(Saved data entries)
#####
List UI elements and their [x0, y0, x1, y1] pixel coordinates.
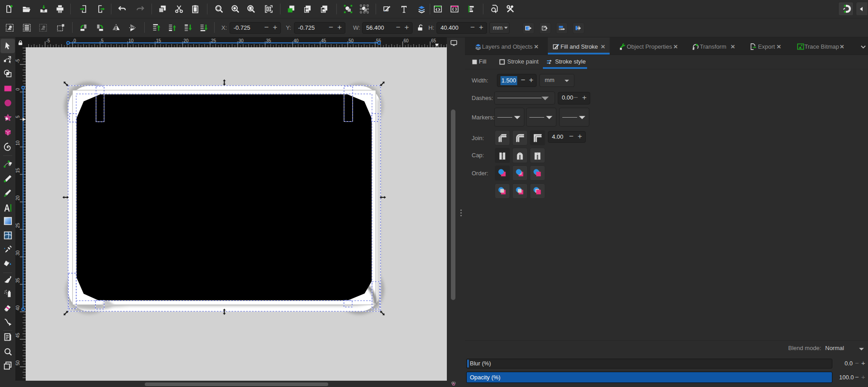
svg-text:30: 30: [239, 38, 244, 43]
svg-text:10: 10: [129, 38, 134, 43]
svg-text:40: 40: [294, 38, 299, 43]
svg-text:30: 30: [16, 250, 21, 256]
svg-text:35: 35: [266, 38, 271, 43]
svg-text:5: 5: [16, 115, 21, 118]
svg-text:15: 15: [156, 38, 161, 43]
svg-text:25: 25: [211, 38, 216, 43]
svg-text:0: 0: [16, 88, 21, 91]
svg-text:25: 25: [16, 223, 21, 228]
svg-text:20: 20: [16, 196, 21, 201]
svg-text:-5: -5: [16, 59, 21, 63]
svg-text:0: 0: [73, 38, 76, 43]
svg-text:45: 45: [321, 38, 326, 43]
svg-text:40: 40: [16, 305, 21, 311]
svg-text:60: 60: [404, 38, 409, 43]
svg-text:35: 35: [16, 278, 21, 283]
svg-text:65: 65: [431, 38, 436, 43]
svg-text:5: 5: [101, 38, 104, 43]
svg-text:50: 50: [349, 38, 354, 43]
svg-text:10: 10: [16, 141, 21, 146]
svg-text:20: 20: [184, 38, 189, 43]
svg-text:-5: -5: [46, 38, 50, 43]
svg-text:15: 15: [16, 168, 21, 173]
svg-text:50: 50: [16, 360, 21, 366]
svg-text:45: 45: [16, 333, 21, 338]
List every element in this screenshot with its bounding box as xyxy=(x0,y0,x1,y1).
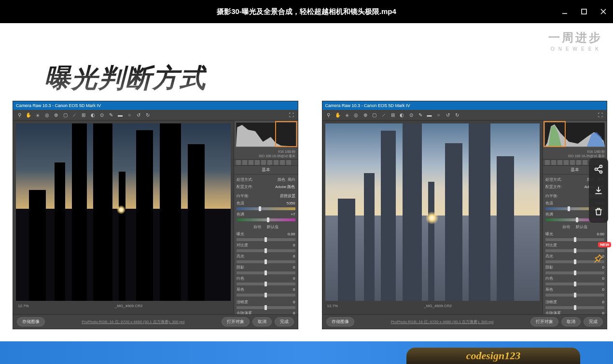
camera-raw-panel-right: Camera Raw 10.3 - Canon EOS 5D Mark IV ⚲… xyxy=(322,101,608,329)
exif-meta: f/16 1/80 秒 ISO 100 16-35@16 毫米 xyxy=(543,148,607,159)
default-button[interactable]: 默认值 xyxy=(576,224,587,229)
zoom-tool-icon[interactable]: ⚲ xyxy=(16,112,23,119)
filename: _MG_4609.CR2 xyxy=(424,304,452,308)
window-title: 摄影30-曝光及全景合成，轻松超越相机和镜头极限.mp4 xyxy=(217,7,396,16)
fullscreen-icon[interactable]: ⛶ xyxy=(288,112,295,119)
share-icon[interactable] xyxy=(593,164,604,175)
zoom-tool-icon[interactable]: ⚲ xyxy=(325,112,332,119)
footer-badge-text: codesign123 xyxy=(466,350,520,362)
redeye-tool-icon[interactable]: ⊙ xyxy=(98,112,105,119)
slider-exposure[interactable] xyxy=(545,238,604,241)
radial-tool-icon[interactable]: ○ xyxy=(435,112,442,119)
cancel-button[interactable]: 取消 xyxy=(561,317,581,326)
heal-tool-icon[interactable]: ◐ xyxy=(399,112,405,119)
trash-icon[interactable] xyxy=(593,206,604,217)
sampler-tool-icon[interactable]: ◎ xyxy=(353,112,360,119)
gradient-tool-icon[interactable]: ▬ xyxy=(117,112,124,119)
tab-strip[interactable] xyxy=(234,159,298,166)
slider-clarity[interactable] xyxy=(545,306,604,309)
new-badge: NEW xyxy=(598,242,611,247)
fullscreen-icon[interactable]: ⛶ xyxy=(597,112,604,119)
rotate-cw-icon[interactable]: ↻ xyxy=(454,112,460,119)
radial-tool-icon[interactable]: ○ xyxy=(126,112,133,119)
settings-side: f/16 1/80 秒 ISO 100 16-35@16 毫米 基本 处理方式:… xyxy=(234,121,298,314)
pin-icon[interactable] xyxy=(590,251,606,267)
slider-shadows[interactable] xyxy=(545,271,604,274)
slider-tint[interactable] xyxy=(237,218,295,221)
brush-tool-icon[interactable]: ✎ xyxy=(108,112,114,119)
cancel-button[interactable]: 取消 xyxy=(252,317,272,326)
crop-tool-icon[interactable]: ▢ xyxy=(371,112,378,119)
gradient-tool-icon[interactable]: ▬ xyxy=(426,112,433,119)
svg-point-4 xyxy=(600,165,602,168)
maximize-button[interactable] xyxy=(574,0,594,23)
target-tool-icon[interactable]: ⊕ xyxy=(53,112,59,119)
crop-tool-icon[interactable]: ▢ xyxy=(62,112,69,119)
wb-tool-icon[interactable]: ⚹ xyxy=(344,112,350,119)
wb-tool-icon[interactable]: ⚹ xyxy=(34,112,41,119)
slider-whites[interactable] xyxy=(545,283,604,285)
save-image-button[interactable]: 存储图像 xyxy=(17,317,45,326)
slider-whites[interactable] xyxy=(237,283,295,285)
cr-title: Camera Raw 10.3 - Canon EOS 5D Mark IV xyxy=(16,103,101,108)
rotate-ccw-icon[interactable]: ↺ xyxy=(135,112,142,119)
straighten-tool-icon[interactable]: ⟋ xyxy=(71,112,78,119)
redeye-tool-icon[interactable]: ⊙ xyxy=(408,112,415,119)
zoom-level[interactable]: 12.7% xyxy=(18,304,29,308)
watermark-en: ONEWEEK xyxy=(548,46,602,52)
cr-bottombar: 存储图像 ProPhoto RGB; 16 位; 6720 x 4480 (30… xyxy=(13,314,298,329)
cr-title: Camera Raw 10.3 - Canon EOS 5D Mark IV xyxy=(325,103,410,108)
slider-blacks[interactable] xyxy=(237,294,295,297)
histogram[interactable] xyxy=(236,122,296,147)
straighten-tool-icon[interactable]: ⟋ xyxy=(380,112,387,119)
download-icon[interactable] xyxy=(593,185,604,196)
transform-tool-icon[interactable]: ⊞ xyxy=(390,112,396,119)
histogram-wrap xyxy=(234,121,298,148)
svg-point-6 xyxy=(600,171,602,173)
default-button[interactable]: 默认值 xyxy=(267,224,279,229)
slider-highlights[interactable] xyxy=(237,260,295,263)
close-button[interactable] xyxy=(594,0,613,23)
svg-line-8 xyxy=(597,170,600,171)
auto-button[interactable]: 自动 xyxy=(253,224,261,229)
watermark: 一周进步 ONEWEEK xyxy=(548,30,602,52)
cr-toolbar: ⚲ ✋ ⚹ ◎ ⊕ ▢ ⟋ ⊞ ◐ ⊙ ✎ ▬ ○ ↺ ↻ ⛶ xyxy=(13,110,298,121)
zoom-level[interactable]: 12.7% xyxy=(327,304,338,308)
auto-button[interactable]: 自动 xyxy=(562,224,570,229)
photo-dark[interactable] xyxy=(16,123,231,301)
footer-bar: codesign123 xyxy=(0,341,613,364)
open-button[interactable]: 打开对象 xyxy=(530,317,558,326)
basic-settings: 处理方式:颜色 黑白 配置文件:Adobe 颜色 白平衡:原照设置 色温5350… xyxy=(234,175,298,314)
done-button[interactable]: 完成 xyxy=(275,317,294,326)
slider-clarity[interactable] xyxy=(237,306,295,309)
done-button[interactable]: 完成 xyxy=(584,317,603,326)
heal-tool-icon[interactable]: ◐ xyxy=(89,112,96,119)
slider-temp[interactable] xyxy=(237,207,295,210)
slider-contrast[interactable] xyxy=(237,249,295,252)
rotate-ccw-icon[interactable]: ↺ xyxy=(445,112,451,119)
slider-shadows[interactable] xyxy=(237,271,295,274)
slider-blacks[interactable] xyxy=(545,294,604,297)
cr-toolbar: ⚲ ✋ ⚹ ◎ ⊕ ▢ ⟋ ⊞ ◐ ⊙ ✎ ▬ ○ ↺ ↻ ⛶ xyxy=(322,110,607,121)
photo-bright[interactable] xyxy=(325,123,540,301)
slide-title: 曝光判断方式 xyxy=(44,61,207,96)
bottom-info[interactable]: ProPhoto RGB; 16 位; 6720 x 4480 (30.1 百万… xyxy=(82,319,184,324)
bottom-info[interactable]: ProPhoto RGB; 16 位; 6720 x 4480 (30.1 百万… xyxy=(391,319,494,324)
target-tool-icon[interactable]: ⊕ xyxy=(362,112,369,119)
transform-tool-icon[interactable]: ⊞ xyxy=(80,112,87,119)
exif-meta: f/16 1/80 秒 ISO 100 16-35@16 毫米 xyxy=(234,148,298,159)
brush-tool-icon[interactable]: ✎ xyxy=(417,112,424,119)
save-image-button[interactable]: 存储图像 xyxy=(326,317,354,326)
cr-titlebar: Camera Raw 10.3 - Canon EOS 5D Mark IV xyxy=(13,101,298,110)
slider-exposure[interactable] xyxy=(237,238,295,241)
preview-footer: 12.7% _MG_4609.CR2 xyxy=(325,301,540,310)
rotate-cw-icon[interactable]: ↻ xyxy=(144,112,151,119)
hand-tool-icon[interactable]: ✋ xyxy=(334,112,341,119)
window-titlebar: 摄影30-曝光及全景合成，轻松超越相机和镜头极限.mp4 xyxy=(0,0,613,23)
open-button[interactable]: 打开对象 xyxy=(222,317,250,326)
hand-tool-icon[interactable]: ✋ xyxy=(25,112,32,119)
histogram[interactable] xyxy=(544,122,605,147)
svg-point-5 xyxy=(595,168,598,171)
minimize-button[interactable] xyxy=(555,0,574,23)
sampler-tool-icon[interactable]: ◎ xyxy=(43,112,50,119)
#####
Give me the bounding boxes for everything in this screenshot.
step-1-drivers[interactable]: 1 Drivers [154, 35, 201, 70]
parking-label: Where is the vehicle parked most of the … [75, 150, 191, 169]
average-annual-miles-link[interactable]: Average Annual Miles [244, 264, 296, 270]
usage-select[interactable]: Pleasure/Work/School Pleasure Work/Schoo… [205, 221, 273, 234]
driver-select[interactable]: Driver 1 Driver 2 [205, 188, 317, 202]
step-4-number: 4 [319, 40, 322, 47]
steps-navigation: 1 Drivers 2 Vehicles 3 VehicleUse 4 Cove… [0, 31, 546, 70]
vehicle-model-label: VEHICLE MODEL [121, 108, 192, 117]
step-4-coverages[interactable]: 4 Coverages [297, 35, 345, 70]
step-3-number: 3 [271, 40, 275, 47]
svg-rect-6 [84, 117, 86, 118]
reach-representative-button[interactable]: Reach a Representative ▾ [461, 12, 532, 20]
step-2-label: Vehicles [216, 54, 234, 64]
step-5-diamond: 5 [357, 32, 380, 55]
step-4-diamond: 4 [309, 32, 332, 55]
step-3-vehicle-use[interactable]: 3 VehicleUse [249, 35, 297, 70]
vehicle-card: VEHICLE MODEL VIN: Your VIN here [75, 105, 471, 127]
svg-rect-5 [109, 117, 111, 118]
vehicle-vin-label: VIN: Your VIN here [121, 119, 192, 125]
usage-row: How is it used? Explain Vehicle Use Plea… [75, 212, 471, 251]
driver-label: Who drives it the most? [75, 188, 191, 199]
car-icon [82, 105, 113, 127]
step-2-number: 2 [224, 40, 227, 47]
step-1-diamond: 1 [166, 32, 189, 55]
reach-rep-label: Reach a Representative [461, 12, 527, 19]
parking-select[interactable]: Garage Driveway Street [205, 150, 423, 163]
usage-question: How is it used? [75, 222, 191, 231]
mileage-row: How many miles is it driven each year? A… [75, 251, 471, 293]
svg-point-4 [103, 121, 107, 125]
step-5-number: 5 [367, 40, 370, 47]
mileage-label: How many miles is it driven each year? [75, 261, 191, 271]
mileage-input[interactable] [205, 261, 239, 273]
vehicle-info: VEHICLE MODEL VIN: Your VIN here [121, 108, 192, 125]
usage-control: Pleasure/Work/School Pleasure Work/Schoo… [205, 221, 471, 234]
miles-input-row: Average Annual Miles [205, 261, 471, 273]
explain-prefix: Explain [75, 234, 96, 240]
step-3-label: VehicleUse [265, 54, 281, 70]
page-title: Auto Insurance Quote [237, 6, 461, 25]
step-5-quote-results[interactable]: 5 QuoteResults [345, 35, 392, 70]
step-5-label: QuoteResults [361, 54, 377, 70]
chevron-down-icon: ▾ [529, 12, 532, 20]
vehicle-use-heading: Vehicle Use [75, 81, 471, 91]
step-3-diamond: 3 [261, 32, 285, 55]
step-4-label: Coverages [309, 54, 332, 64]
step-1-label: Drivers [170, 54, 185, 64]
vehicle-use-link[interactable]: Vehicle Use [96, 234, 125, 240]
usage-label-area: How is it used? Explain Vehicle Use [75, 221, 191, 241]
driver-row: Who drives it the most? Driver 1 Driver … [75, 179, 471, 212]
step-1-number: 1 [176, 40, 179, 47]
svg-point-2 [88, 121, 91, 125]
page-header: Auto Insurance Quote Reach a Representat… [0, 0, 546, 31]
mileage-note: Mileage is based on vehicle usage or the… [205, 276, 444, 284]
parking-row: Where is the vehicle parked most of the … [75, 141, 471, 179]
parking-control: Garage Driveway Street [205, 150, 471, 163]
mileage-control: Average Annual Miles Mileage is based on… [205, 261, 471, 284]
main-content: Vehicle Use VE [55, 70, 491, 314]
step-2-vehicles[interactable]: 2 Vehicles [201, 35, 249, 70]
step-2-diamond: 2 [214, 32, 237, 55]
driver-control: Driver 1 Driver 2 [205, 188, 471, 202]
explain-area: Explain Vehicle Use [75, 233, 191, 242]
#####
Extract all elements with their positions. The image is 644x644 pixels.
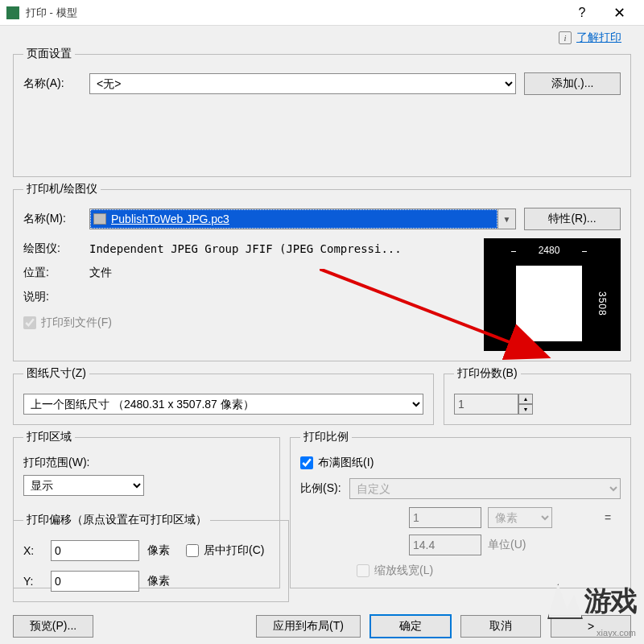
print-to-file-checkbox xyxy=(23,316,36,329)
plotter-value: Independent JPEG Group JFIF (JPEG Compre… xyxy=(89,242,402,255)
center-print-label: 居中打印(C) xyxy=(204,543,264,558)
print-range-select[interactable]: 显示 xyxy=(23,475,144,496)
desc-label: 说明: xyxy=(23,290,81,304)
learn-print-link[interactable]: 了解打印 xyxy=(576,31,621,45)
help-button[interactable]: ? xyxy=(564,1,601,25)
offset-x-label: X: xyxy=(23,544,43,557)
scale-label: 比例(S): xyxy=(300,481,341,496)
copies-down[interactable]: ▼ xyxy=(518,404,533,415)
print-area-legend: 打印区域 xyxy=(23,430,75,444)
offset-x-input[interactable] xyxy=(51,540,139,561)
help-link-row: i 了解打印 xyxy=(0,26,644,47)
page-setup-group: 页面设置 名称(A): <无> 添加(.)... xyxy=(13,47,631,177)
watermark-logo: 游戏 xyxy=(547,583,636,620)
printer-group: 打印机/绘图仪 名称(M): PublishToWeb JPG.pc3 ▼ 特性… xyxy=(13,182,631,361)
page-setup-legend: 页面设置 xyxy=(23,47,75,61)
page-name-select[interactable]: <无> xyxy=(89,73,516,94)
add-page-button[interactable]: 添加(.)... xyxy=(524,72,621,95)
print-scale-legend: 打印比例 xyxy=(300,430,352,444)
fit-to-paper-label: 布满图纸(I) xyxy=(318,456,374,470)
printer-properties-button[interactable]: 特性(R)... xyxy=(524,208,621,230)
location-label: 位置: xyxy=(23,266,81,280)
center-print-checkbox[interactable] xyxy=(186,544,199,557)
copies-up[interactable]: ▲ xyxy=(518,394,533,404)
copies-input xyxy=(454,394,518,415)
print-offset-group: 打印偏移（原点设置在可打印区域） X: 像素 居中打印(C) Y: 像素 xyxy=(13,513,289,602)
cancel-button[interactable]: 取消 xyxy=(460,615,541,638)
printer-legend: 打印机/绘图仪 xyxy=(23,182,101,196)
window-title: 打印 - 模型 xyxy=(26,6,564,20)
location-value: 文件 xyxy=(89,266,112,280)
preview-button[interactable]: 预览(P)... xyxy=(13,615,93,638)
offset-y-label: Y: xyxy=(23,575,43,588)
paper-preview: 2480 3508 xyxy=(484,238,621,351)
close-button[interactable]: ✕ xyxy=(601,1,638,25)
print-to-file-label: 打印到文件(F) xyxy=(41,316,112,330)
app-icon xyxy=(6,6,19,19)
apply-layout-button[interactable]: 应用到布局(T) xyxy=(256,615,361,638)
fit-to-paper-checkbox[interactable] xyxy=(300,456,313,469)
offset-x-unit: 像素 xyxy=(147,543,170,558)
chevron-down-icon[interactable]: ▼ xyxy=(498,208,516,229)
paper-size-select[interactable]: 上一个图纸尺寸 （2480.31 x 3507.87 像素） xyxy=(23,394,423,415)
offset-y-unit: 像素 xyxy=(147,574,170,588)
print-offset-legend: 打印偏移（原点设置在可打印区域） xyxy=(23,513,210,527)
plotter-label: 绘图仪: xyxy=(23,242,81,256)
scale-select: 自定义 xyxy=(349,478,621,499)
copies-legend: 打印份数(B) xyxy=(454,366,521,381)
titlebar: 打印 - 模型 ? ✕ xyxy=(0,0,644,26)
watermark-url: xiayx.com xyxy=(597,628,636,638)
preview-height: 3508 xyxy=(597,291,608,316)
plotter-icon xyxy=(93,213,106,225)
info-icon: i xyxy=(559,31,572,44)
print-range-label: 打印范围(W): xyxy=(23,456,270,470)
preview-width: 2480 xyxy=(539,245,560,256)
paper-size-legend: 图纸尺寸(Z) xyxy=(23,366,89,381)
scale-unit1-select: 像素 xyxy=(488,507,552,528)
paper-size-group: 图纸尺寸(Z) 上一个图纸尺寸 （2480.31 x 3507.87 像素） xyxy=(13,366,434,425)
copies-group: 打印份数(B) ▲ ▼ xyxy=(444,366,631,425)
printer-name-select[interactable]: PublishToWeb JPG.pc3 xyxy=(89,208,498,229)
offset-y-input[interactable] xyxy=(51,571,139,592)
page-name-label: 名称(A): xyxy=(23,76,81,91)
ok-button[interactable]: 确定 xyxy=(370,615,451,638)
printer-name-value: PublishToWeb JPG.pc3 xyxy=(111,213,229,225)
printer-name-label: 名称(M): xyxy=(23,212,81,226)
#####
Count each line above with "level"; write only the number.

2